Wednesday, October 16, 2013

Subtract some of the ads


Hey, Australia: Ease up on the ads, will you?

I went to my first movie at the Hoyts theater chain since arriving in Australia on Tuesday, and here's what I saw: ads.

Oh, I think there was a movie tacked on to the ending. I can't remember. (Yes, the Naomi Watts-as-Princess Di movie, Diana, was pretty forgettable, but it was also pretty passable considering the early reviews.)

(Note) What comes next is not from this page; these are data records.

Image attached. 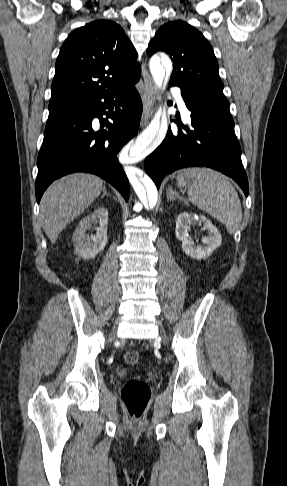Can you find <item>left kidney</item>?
Instances as JSON below:
<instances>
[{"mask_svg":"<svg viewBox=\"0 0 287 486\" xmlns=\"http://www.w3.org/2000/svg\"><path fill=\"white\" fill-rule=\"evenodd\" d=\"M192 224H203V229L208 231V236L202 239V245L196 246L189 238L188 230ZM175 234L182 242V249L191 258L205 259L221 245L222 237L218 229L203 215L183 212L176 221Z\"/></svg>","mask_w":287,"mask_h":486,"instance_id":"5707ae66","label":"left kidney"}]
</instances>
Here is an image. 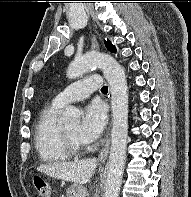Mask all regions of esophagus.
<instances>
[{"mask_svg": "<svg viewBox=\"0 0 191 197\" xmlns=\"http://www.w3.org/2000/svg\"><path fill=\"white\" fill-rule=\"evenodd\" d=\"M109 147H110V133L108 131L107 136H106V141L104 143V146L102 147L100 153H99V160L104 161L108 157V152H109Z\"/></svg>", "mask_w": 191, "mask_h": 197, "instance_id": "obj_1", "label": "esophagus"}]
</instances>
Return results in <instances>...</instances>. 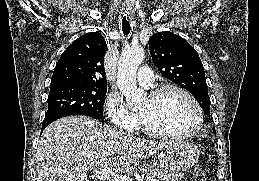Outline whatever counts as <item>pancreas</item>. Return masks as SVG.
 I'll return each mask as SVG.
<instances>
[{
  "label": "pancreas",
  "instance_id": "obj_1",
  "mask_svg": "<svg viewBox=\"0 0 259 181\" xmlns=\"http://www.w3.org/2000/svg\"><path fill=\"white\" fill-rule=\"evenodd\" d=\"M144 172L147 176L157 178V181H181L184 179L183 173L151 166H146Z\"/></svg>",
  "mask_w": 259,
  "mask_h": 181
}]
</instances>
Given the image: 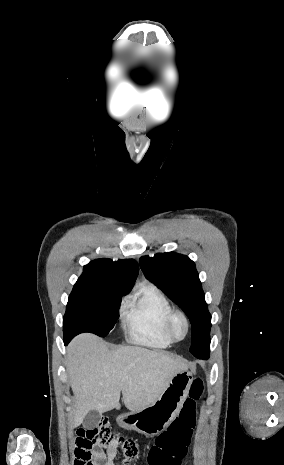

I was rushing to make a 1:10 showing at a theater that was nearly an hour's tram ride from my house. I wouldn't normally travel so far to see a movie, except that the theater was in the same mall as the Ikea, and we needed to pick up a bedside table that had been out of stock last time I checked. Seeing as how Tuesday is the day for "cheap" movies at Hoyts ("only" $12 a ticket), I figured this would be a great occasion to patronize Hoyts for the first time.

Well, I could have slowed my pace just a little bit.

I arrived at 1:12 ... and still had 20 more minutes of ads and trailers to sit through before the movie started. Really. Twenty minutes.

I guess I've been a bit spoiled by my regular Monday visits to Cinema Nova, where you get almost no ads before they launch into the trailers. And I don't mind a few, having certainly become accustomed to that in the U.S.

The reason the bevy of ads that preceded Diana really bothered me, though, is that they broke from a U.S. custom that I thought would be easy enough to follow internationally. Namely, the first movie trailer did not signify an end to the commercials. In fact, just the opposite.

Fairly soon after sitting down, I got a trailer for the inspirational dramedy One Chance, in which a tubby British boy becomes an unlikely opera sensation. (Don't know why it's so unlikely -- aren't most opera singers tubby?)

Following this was, I don't exaggerate, ten commercials. Ten.

At about 1:25 I figured that the movie was ready to start. I figured wrong. This kicked off another six movie trailers.

Only at long last did the further dimming of the house lights indicate that we were finally going to get a movie.

Maybe being inundated with ads is a Tuesday thing. "You don't have to pay $19 for the movie, but your penalty is 37 minutes worth of ads."

So back to Cinema Nova next Monday it is, then.